EU vows ‘unprecedented isolation’ among sanctions
European Union leaders will discuss new, tough sanctions on Russia at an emergency meeting in reaction to its “barbaric attack” on Ukraine, the 27-nation bloc’s officials say.
Russian forces fired missiles at several cities in Ukraine and landed troops on its coast on Thursday, officials and media said, after President Vladimir Putin authorised what he called a special military operation in the east.
“President Putin is responsible for bringing war back to Europe,” European Commission chief Ursula von der Leyen said, adding that the EU would hold him “accountable for that”.
“With this package, we will target strategic sectors of the Russian economy by blocking their access to key technologies and markets,” she said in an emergency statement.
“We will weaken Russia’s economic base and its capacity to modernise.
“In addition, we will freeze Russian assets in the EU and stop the access of Russian banks to the European financial market.”
The EU approved a first round of sanctions on Wednesday, including blacklisting Russian politicians and curbing trade between the EU and two breakaway regions of eastern Ukraine whose independence Putin has recognised.
The new measures to be discussed at a Thursday evening summit of national EU leaders will be “the harshest package of sanctions we have ever implemented,” the bloc’s foreign policy chief Josep Borrell said.
“This is among the darkest hours for Europe since the end of World War II.. Russia’s leadership will face unprecedented isolation.”
The EU will also prepare a new aid package for Ukraine
Ukraine cuts diplomatic ties with Russia
Ukraine’s president says his country has cut diplomatic ties with Russia after it was attacked.
Ukrainian President Volodymyr Zelenskyy announced the decision to rupture ties with Moscow on Thursday after it launched a massive air and missile attack on its neighbour and Russian forces were seen rolling into Ukraine.
Ukrainian officials say the country’s military is fighting back and asked for Western defence assistance.
How the attacks began
Russian forces have invaded Ukraine by land, air and sea, confirming the worst fears of the West with the biggest attack by one state against another in Europe since World War II.
Russian missiles rained down on Ukrainian cities.
Ukraine reported columns of troops pouring across its borders into the eastern Chernihiv, Kharkiv and Luhansk regions, and landing by sea at the port cities of Odessa and Mariupol in the south.
Explosions could be heard before dawn in the capital Kyiv.

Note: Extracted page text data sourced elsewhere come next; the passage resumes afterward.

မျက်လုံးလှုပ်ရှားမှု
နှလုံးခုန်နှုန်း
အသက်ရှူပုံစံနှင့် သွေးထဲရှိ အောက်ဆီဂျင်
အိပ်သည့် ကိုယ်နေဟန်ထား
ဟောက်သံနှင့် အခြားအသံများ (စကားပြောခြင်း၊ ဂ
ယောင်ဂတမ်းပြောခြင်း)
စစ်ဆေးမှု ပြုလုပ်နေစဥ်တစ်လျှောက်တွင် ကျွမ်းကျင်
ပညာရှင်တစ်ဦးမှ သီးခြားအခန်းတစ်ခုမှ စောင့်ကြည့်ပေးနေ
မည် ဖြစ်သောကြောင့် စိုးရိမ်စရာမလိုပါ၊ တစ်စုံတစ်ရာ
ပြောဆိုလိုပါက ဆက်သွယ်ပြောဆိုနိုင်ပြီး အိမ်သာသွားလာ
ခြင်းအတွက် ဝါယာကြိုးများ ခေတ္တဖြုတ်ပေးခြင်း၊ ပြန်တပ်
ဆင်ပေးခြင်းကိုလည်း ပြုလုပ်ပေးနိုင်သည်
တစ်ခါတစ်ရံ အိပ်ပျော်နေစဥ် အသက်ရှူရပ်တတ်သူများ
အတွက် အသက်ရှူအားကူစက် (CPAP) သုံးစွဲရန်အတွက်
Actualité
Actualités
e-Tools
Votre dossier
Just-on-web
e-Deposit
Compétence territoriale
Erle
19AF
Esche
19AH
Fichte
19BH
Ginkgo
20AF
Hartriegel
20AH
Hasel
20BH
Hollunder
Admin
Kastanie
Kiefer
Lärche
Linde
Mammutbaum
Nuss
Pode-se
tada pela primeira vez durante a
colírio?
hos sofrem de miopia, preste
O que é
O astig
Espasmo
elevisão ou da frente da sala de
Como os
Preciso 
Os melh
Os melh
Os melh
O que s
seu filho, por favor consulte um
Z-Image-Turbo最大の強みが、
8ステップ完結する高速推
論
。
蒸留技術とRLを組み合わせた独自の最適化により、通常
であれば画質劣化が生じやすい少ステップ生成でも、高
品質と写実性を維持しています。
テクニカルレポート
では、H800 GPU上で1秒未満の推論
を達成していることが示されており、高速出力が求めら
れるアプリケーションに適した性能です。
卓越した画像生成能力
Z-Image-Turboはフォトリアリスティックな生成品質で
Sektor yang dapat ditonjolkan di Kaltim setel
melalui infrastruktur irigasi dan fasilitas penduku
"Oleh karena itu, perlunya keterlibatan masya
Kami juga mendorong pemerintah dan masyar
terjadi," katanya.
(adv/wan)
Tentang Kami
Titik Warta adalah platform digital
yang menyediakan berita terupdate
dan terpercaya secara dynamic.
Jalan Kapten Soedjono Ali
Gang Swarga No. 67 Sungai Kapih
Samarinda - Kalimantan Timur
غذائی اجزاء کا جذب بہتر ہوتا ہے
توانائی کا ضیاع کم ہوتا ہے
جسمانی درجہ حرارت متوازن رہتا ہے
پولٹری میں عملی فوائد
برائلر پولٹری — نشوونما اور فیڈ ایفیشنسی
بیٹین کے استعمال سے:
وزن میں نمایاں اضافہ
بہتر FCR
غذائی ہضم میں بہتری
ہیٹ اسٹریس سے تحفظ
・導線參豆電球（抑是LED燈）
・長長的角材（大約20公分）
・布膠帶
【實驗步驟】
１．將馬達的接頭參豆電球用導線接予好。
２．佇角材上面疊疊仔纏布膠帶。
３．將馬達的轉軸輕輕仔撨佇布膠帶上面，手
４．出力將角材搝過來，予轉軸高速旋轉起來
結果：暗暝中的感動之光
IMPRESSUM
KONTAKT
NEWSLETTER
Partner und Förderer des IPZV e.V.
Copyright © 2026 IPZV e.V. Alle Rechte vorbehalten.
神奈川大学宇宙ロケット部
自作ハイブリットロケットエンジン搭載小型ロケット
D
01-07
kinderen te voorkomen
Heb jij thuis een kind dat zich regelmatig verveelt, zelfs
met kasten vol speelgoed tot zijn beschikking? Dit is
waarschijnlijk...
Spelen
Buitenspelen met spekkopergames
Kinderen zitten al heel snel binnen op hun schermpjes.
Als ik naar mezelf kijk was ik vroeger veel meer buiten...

Gunfire rattled, sirens blared across the city and the highway out became choked with traffic as residents tried to flee.
EU foreign affairs chief Josep Borrell said: “These are among the darkest hours of Europe since the Second World War.”

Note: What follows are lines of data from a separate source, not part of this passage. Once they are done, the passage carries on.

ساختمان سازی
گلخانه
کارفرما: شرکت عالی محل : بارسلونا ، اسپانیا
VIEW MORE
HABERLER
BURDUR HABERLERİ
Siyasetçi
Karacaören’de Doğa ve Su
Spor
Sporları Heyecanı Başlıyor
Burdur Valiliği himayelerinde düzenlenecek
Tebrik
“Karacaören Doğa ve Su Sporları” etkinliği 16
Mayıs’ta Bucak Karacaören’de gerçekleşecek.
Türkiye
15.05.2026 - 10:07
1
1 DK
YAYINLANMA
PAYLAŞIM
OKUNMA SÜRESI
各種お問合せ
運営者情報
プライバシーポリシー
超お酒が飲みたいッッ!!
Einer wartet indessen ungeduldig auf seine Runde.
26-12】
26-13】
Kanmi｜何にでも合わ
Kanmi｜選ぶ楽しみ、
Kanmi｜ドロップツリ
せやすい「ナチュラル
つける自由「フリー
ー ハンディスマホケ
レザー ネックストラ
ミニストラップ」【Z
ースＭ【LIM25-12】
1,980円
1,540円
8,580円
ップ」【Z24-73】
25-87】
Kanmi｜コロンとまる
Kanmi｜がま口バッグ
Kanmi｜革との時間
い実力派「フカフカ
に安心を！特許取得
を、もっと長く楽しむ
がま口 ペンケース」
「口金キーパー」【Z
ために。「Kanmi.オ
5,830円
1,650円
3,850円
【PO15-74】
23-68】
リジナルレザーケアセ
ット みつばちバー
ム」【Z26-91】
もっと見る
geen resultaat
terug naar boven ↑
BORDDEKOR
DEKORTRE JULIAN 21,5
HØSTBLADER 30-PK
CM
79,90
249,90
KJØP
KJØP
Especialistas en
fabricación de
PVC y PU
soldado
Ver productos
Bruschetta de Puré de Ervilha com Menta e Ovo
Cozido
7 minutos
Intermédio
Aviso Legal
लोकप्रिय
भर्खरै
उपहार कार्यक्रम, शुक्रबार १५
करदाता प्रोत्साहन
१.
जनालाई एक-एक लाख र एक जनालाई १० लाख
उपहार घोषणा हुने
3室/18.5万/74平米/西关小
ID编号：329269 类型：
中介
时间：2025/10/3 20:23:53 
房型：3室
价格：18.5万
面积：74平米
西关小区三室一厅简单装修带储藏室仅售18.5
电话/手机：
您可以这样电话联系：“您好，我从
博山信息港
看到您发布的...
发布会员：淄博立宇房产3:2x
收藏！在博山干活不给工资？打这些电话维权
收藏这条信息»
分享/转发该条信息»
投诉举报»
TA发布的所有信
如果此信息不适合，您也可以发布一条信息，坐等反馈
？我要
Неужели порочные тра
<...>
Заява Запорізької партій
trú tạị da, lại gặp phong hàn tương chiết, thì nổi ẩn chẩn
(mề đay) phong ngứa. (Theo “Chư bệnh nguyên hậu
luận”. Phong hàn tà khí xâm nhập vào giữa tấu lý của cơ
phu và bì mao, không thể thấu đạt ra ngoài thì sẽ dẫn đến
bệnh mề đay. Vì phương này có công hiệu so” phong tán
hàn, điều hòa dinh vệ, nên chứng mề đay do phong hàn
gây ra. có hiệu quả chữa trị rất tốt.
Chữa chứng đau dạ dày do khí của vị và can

Unconfirmed reports of casualties
Initial reports of casualties were sporadic and unconfirmed.
Ukraine reported at least eight people killed by Russian shelling and three border guards killed in the southern Kherson region.

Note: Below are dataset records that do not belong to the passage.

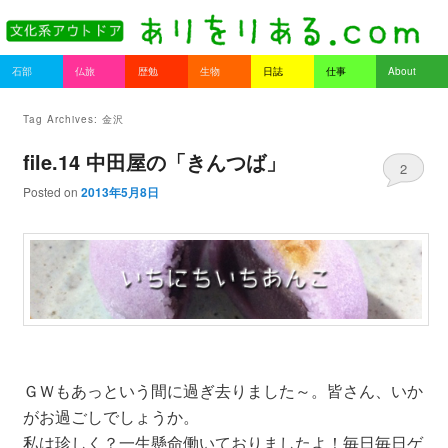
書を持ってそとへ出よう。
Main menu
石部
仏旅
歴勉
生物
日誌
仕事
About
Skip to primary content
Skip to secondary content
ありをりある.com
Tag Archives:
金沢
file.14 中田屋の「きんつば」
2
Posted on
2013年5月8日
ＧＷもあっという間に過ぎ去りました～。皆さん、いか
がお過ごしでしょうか。
私は珍しく？一生懸命働いておりましたよ！毎日毎日ゲ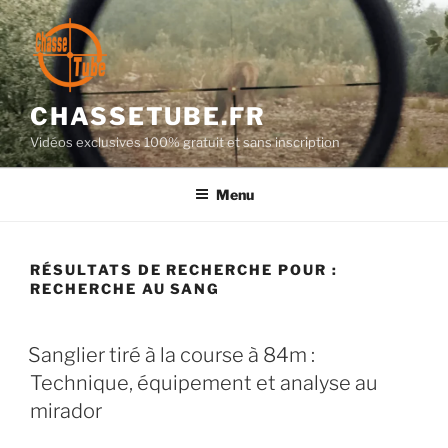
Aller
au
contenu
principal
CHASSETUBE.FR
Vidéos exclusives 100% gratuit et sans inscription
Menu
RÉSULTATS DE RECHERCHE POUR :
RECHERCHE AU SANG
PUBLIÉ
Sanglier tiré à la course à 84m :
LE
Technique, équipement et analyse au
mirador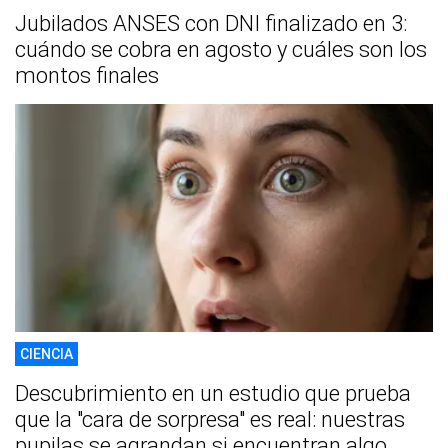
Jubilados ANSES con DNI finalizado en 3:
cuándo se cobra en agosto y cuáles son los
montos finales
CIENCIA
Descubrimiento en un estudio que prueba
que la "cara de sorpresa" es real: nuestras
pupilas se agrandan si encuentran algo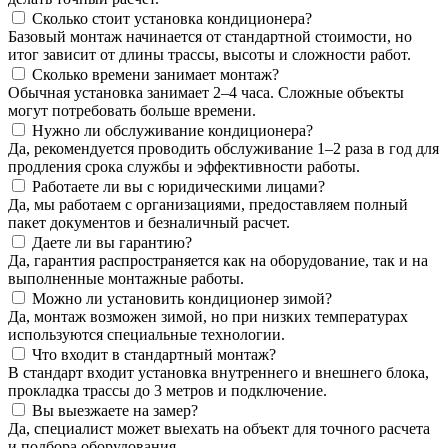
Сколько стоит установка кондиционера?
Базовый монтаж начинается от стандартной стоимости, но
итог зависит от длины трассы, высоты и сложности работ.
Сколько времени занимает монтаж?
Обычная установка занимает 2–4 часа. Сложные объекты
могут потребовать больше времени.
Нужно ли обслуживание кондиционера?
Да, рекомендуется проводить обслуживание 1–2 раза в год для
продления срока службы и эффективности работы.
Работаете ли вы с юридическими лицами?
Да, мы работаем с организациями, предоставляем полный
пакет документов и безналичный расчет.
Даете ли вы гарантию?
Да, гарантия распространяется как на оборудование, так и на
выполненные монтажные работы.
Можно ли установить кондиционер зимой?
Да, монтаж возможен зимой, но при низких температурах
используются специальные технологии.
Что входит в стандартный монтаж?
В стандарт входит установка внутреннего и внешнего блока,
прокладка трассы до 3 метров и подключение.
Вы выезжаете на замер?
Да, специалист может выехать на объект для точного расчета
и подбора оборудования.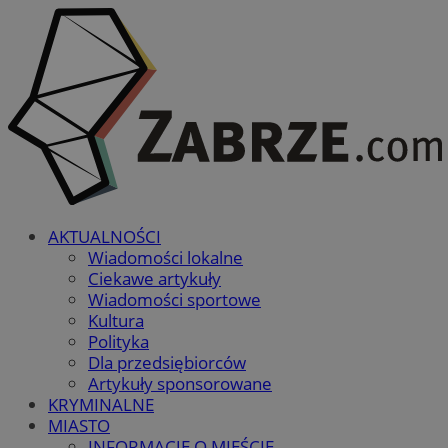
AKTUALNOŚCI
Wiadomości lokalne
Ciekawe artykuły
Wiadomości sportowe
Kultura
Polityka
Dla przedsiębiorców
Artykuły sponsorowane
KRYMINALNE
MIASTO
INFORMACJE O MIEŚCIE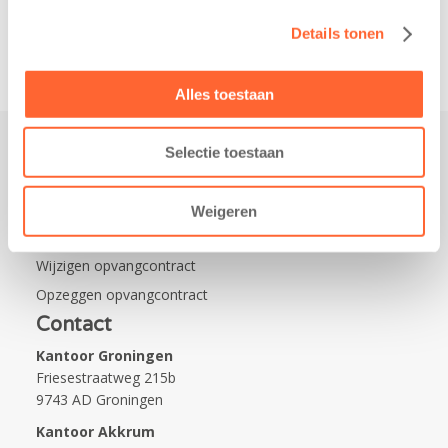
Na…
Details tonen
Alles toestaan
Selectie toestaan
Praktisch
Werken bij Kids First
Weigeren
Nieuws over Kids First
Wijzigen opvangcontract
Opzeggen opvangcontract
Contact
Kantoor Groningen
Friesestraatweg 215b
9743 AD Groningen
Kantoor Akkrum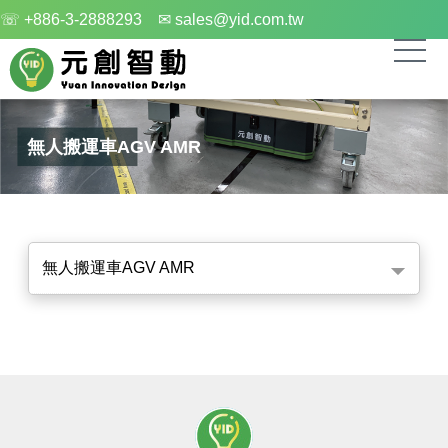
☏ +886-3-2888293
✉ sales@yid.com.tw
無人搬運車AGV AMR
無人搬運車AGV AMR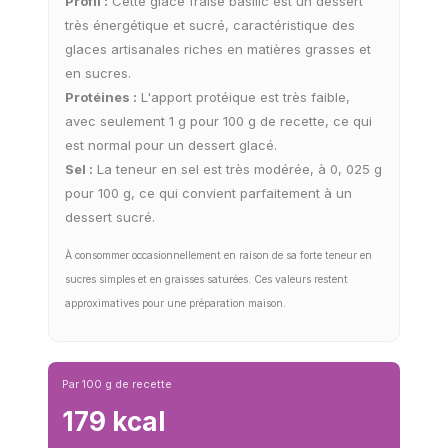
Profil :
Cette glace fraise basilic est un dessert
très énergétique et sucré, caractéristique des
glaces artisanales riches en matières grasses et
en sucres.
Protéines :
L'apport protéique est très faible,
avec seulement 1 g pour 100 g de recette, ce qui
est normal pour un dessert glacé.
Sel :
La teneur en sel est très modérée, à 0, 025 g
pour 100 g, ce qui convient parfaitement à un
dessert sucré.
À consommer occasionnellement en raison de sa forte teneur en
sucres simples et en graisses saturées. Ces valeurs restent
approximatives pour une préparation maison.
Par 100 g de recette
179 kcal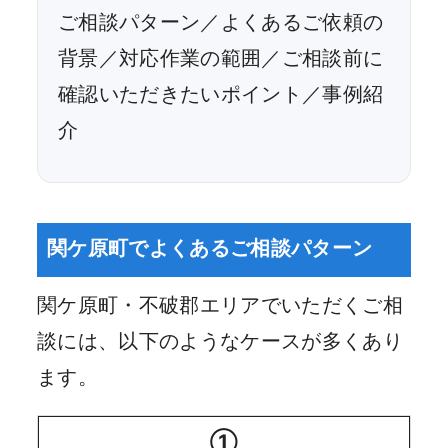
ご相談パターン／よくあるご依頼の
背景／対応作業の範囲／ご相談前に
確認いただきたいポイント／事例紹
介
関ケ原町でよくあるご相談パターン
関ケ原町・不破郡エリアでいただくご相
談には、以下のようなケースが多くあり
ます。
①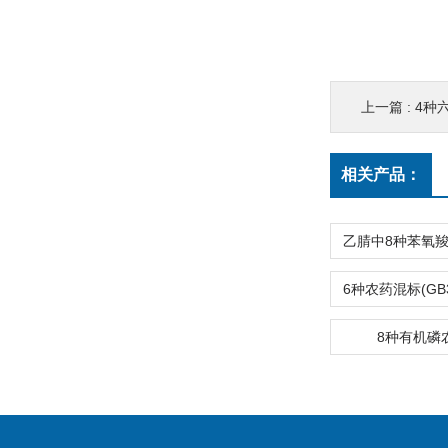
上一篇 :
4种
相关产品：
8种有机磷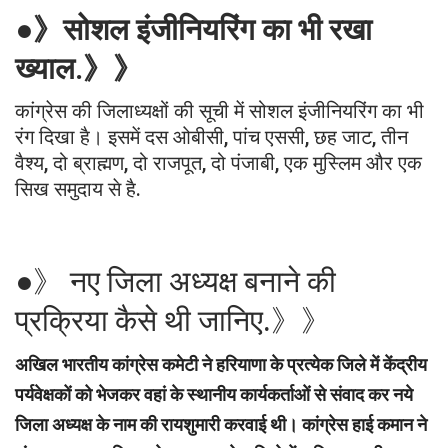
●》सोशल इंजीनियरिंग का भी रखा
ख्याल.》》
कांग्रेस की जिलाध्यक्षों की सूची में सोशल इंजीनियरिंग का भी
रंग दिखा है। इसमें दस ओबीसी, पांच एससी, छह जाट, तीन
वैश्य, दो ब्राह्मण, दो राजपूत, दो पंजाबी, एक मुस्लिम और एक
सिख समुदाय से है.
●》 नए जिला अध्यक्ष बनाने की
प्रक्रिया कैसे थी जानिए.》》
अखिल भारतीय कांग्रेस कमेटी ने हरियाणा के प्रत्येक जिले में केंद्रीय
पर्यवेक्षकों को भेजकर वहां के स्थानीय कार्यकर्ताओं से संवाद कर नये
जिला अध्यक्ष के नाम की रायशुमारी करवाई थी। कांग्रेस हाई कमान ने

Ukraine’s military said it had destroyed four Russian tanks on a road near Kharkiv, killed 50 troops near a town in Luhansk region, and downed six Russian warplanes in the east.
Russia denied reports that its aircraft or armoured vehicles had been destroyed. Russian-backed separatists claimed to have downed two Ukrainian planes.
In a televised declaration of war in the early hours, Mr Putin said he had ordered “a special military operation” to protect people, including Russian citizens, subjected to “genocide” in Ukraine, an accusation the West calls absurd propaganda.
“And for this we will strive for the demilitarisation and denazification of Ukraine,” Mr Putin said.
“Russia cannot feel safe, develop, and exist with a constant threat emanating from the territory of modern Ukraine…All responsibility for bloodshed will be on the conscience of the ruling regime in Ukraine.”